The need for a public vote of confidence was undeniable. Barely 2 1/2 months ago, the Canadian dollar was sagging under speculative attack, foreign capital was fleeing, and the nation's gold and foreign exchange reserves had plummeted to $1.1 billion, a drop of nearly 50% in less than six months. With disaster looming. Prime Minister John Diefenbaker (who had just fought an election campaign on the stand that the Canadian economy was in great shape) found himself obliged to borrow $650 million from the International Monetary Fund, Britain and the U.S. To prevent the borrowed money from being consumed by Canada's massive balance of payment deficits, the Diefenbaker government also slapped on a series of stringent austerity measures that included upping the central bank rate to a tight money 6% and raising tariffs on 50% of Canada's imports by means of "temporary surcharges" that range from 5% to 15%.
Perking Up. With the help of this bitter medicine, the patient is clearly perking up. With production running 29% ahead of last year, Canada's automakers expect this year will be second only to 1956, when 468,000 cars were built. Steel production is on the rise, and unemployment, which has dogged Canada even harder than the U.S., dropped in August from 6.4% of the work force to 5.9%.
Watching the Canadian dollar firm up, private investment from abroad had begun a gingerly return, with the result that the nation's gold and foreign exchange reserves were up to $1.68 billion, not counting the crisis loans. With cautious optimism, the Bank of Canada fortnight ago lowered its interest rate to 5 1/2%. Exulted Economist Scott Gordon of Ottawa's Carleton University: "Our back is no longer against the wall." But for all its reassuring internal prosperity, Canada has yet to solve its basic problem: the fact that for years it has bought more abroad than it has sold and has made up the difference only by attracting foreign investment. For the first half of this year, Canada's imports ran a whopping $126,300,000 more than its exports. Presumably, the tariff surcharges would improve the record in the second half of the year by discouraging imports. But the surcharges offer no permanent answer: already exporters around the world are complaining loudly over lost Canadian sales, and other nations cannot be expected to tolerate the surcharges indefinitely without retaliating with increased tariffs on Canadian goods.

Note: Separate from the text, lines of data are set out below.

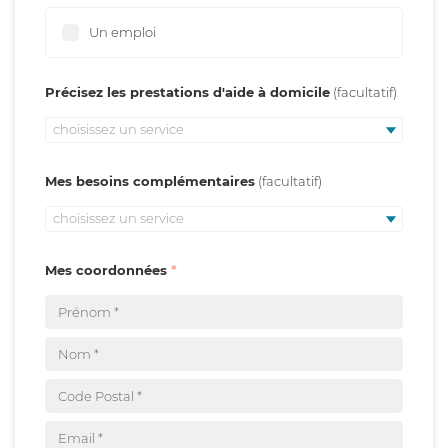
Un emploi
Précisez les prestations d'aide à domicile
choisissez un service
Mes besoins complémentaires
choisissez un service
Mes coordonnées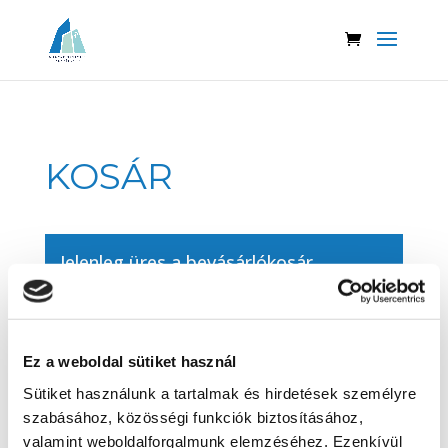
KOSÁR
Jelenleg üres a bevásárlókosár.
VÁSÁRLÁS FOLYTATÁSA
Ez a weboldal sütiket használ
Sütiket használunk a tartalmak és hirdetések személyre
szabásához, közösségi funkciók biztosításához,
valamint weboldalforgalmunk elemzéséhez. Ezenkívül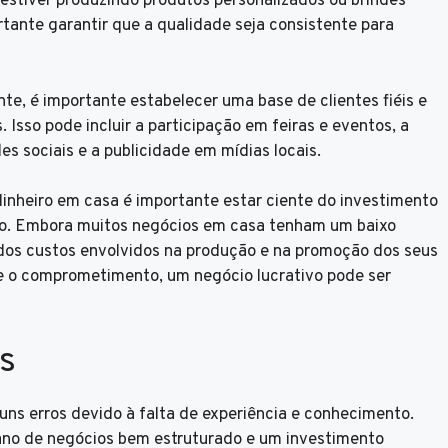
 estiver produzindo produtos personalizados ou brindes
rtante garantir que a qualidade seja consistente para
e, é importante estabelecer uma base de clientes fiéis e
. Isso pode incluir a participação em feiras e eventos, a
s sociais e a publicidade em mídias locais.
inheiro em casa é importante estar ciente do investimento
prio. Embora muitos negócios em casa tenham um baixo
e dos custos envolvidos na produção e na promoção dos seus
e o comprometimento, um negócio lucrativo pode ser
s
s erros devido à falta de experiência e conhecimento.
plano de negócios bem estruturado e um investimento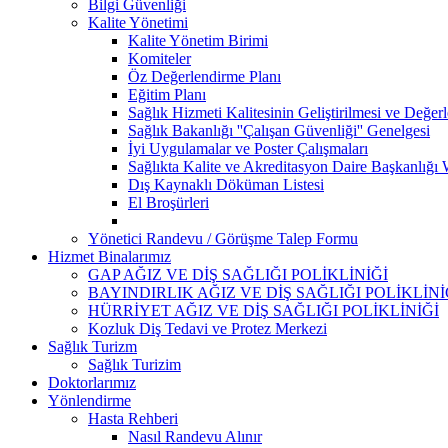
Bilgi Güvenliği
Kalite Yönetimi
Kalite Yönetim Birimi
Komiteler
Öz Değerlendirme Planı
Eğitim Planı
Sağlık Hizmeti Kalitesinin Geliştirilmesi ve Değer
Sağlık Bakanlığı ''Çalışan Güvenliği'' Genelgesi
İyi Uygulamalar ve Poster Çalışmaları
Sağlıkta Kalite ve Akreditasyon Daire Başkanlığı 
Dış Kaynaklı Döküman Listesi
El Broşürleri
Yönetici Randevu / Görüşme Talep Formu
Hizmet Binalarımız
GAP AĞIZ VE DİŞ SAĞLIĞI POLİKLİNİĞİ
BAYINDIRLIK AĞIZ VE DİŞ SAĞLIĞI POLİKLİNİ
HÜRRİYET AĞIZ VE DİŞ SAĞLIĞI POLİKLİNİĞİ
Kozluk Diş Tedavi ve Protez Merkezi
Sağlık Turizm
Sağlık Turizim
Doktorlarımız
Yönlendirme
Hasta Rehberi
Nasıl Randevu Alınır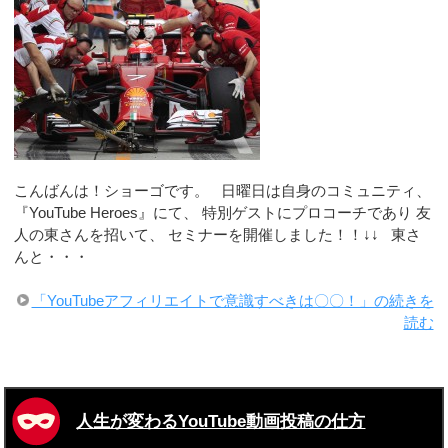
こんばんは！ショーゴです。 日曜日は自身のコミュニティ、
『YouTube Heroes』にて、 特別ゲストにプロコーチであり 友
人の東さんを招いて、 セミナーを開催しました！！↓↓ 東さ
んと・・・
「YouTubeアフィリエイトで意識すべきは〇〇！」の続きを
読む
人生が変わるYouTube動画投稿の仕方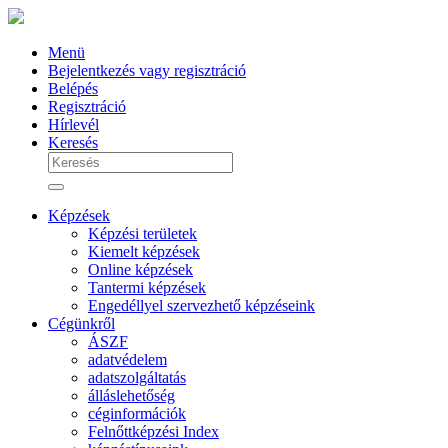
Menü
Bejelentkezés vagy regisztráció
Belépés
Regisztráció
Hírlevél
Keresés
Képzések
Képzési területek
Kiemelt képzések
Online képzések
Tantermi képzések
Engedéllyel szervezhető képzéseink
Cégünkről
ÁSZF
adatvédelem
adatszolgáltatás
álláslehetőség
céginformációk
Felnőttképzési Index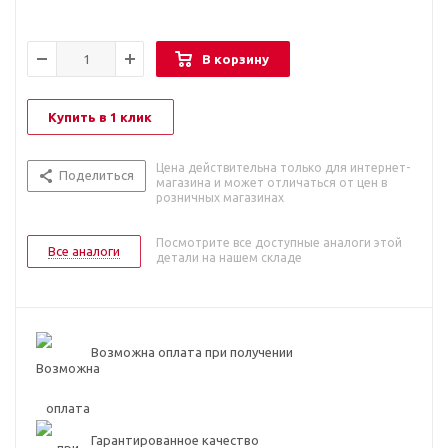
В корзину
Купить в 1 клик
Цена действительна только для интернет-
Поделиться
магазина и может отличаться от цен в
розничных магазинах
Посмотрите все доступные аналоги этой
Все аналоги
детали на нашем складе
Возможна оплата при получении
Гарантированное качество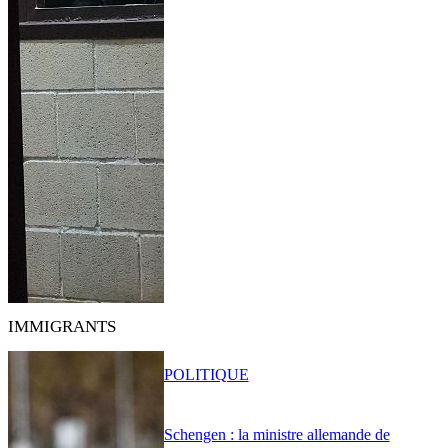
IMMIGRANTS
POLITIQUE
Schengen : la ministre allemande de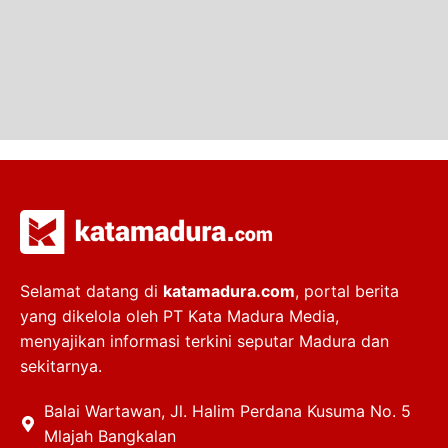
Selamat datang di
katamadura.com
, portal berita
yang dikelola oleh PT Kata Madura Media,
menyajikan informasi terkini seputar Madura dan
sekitarnya.
Balai Wartawan, Jl. Halim Perdana Kusuma No. 5
Mlajah Bangkalan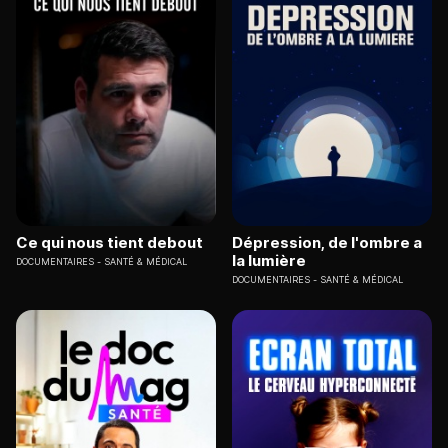
Ce qui nous tient debout
Dépression, de l'ombre a
la lumière
DOCUMENTAIRES
SANTÉ & MÉDICAL
DOCUMENTAIRES
SANTÉ & MÉDICAL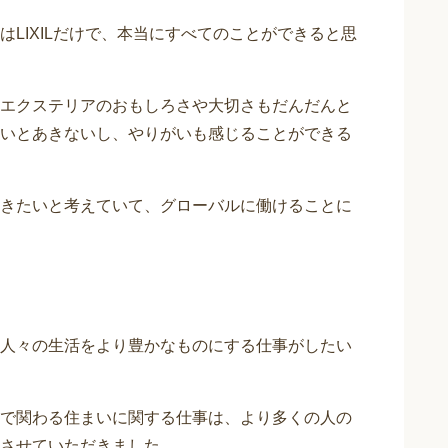
LIXILだけで、本当にすべてのことができると思
エクステリアのおもしろさや大切さもだんだんと
いとあきないし、やりがいも感じることができる
きたいと考えていて、グローバルに働けることに
人々の生活をより豊かなものにする仕事がしたい
で関わる住まいに関する仕事は、より多くの人の
させていただきました。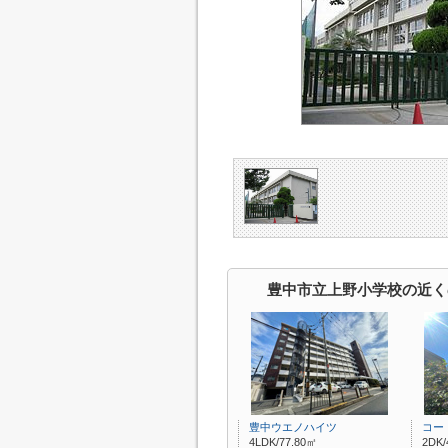
豊中市立上野小学校の近く
豊中ウエノハイツ
コー
4LDK/77.80㎡
2DK/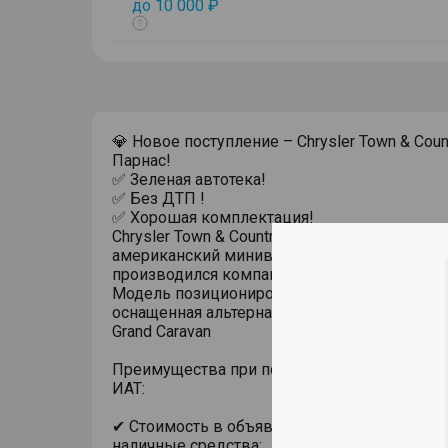
до 10 000 ₽
Показать
тултип
💎 Новое поступление – Chrysler Town & Coun
Парнас!
✅ Зеленая автотека!
✅ Без ДТП !
✅ Хорошая комплектация!
Chrysler Town & Country — это легендарный
американский минивэн бизнес-класса, кот
производился компанией Chrysler с 1989 по 
Модель позиционировалась как более роск
оснащенная альтернатива своему «собрату»
Grand Caravan
Преимущества при покупке автомобиля с п
ИАТ:
✔ Стоимость в объявлении актуальна при п
наличные средства;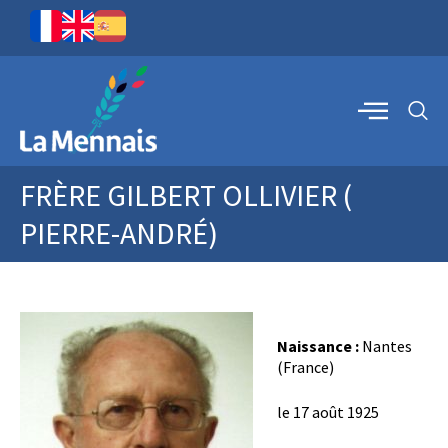
FRÈRE GILBERT OLLIVIER (
PIERRE-ANDRÉ)
Naissance :
Nantes
(France)
le 17 août 1925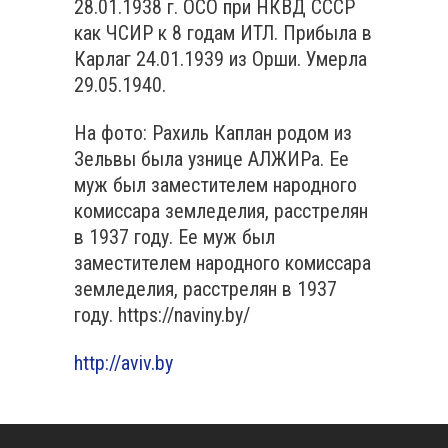
28.01.1938 г. ОСО при НКВД СССР
как ЧСИР к 8 годам ИТЛ. Прибыла в
Карлаг 24.01.1939 из Орши. Умерла
29.05.1940.
На фото: Рахиль Каплан родом из
Зельвы была узнице АЛЖИРа. Ее
муж был заместителем народного
комиссара земледелия, расстрелян
в 1937 году. Ее муж был
заместителем народного комиссара
земледелия, расстрелян в 1937
году. https://naviny.by/
http://aviv.by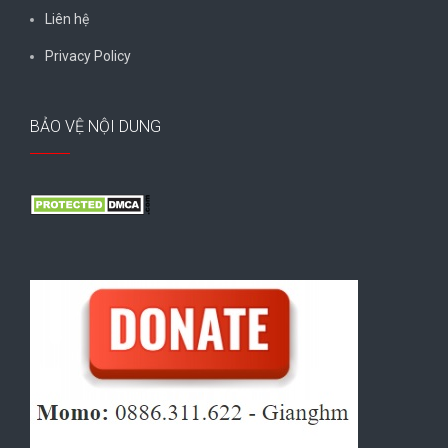
Liên hệ
Privacy Policy
BẢO VỆ NỘI DUNG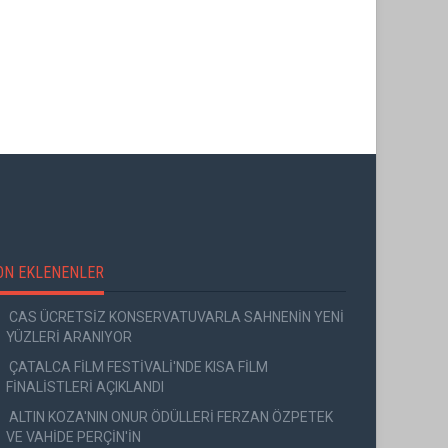
BALKANLAR'DAN ALÇITEPE'YE
SEÇKİN Pİ
ORUZ,
GÖÇÜN HİKAYESİ: "KÖK HALI"
SARNICI'ND
YOR"
SERGİSİ AÇILDI
ON EKLENENLER
CAS ÜCRETSİZ KONSERVATUVARLA SAHNENİN YENİ
YÜZLERİ ARANIYOR
ÇATALCA FİLM FESTİVALİ'NDE KISA FİLM
FİNALİSTLERİ AÇIKLANDI
ALTIN KOZA'NIN ONUR ÖDÜLLERİ FERZAN ÖZPETEK
VE VAHİDE PERÇİN'İN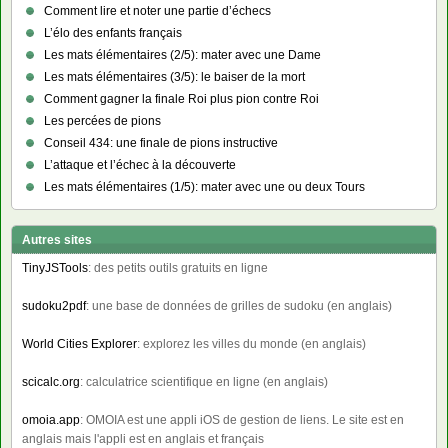
Comment lire et noter une partie d’échecs
L’élo des enfants français
Les mats élémentaires (2/5): mater avec une Dame
Les mats élémentaires (3/5): le baiser de la mort
Comment gagner la finale Roi plus pion contre Roi
Les percées de pions
Conseil 434: une finale de pions instructive
L’attaque et l’échec à la découverte
Les mats élémentaires (1/5): mater avec une ou deux Tours
Autres sites
TinyJSTools
: des petits outils gratuits en ligne
sudoku2pdf
: une base de données de grilles de sudoku (en anglais)
World Cities Explorer
: explorez les villes du monde (en anglais)
scicalc.org
: calculatrice scientifique en ligne (en anglais)
omoia.app
: OMOIA est une appli iOS de gestion de liens. Le site est en
anglais mais l'appli est en anglais et français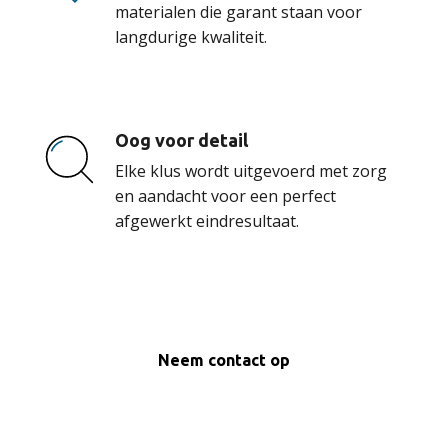
materialen die garant staan voor
langdurige kwaliteit.
Oog voor detail
Elke klus wordt uitgevoerd met zorg
en aandacht voor een perfect
afgewerkt eindresultaat.
Neem contact op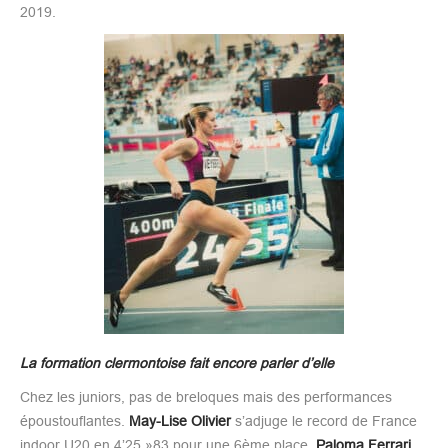
2019.
La formation clermontoise fait encore parler d’elle
Chez les juniors, pas de breloques mais des performances
époustouflantes.
May-Lise Olivier
s’adjuge le record de France
indoor U20 en 4’25 »83 pour une 6ème place.
Paloma Ferrari
,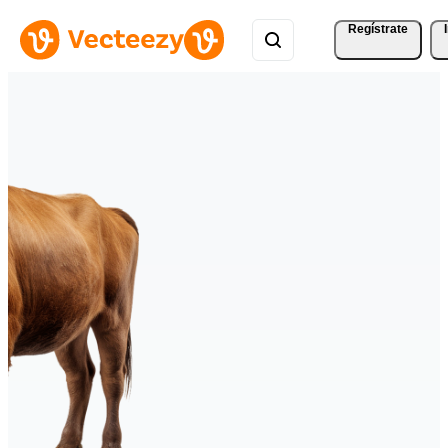
Regístrate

Facing Up. Part of the long-term answer, obviously, is for Canada to increase its exports. In a campaign to do so, the Diefenbaker government plans to spend $500,000 and fly 700 foreign buyers into Canada to give them a firsthand look at Canadian goods. More important, the word is out in Ottawa that the government is preparing some Draconian measures for the opening of Parliament later this month. Among those most strongly rumored is the possible elimination of the 15% extra tax on dividends paid to foreign investors. In addition, the government is considering a reduction in corporate and high-bracket personal income taxes to stimulate increased domestic investment.
Such proposals would inevitably draw fire from many Canadian voters. But at the moment of its greatest political weakness--it no longer has a majority in Parliament--the Diefenbaker government at last seemed inclined to face up to economic realities and hang the political expense.
* The others: Metropolitan, Equitable, New York Life, and John Hancock.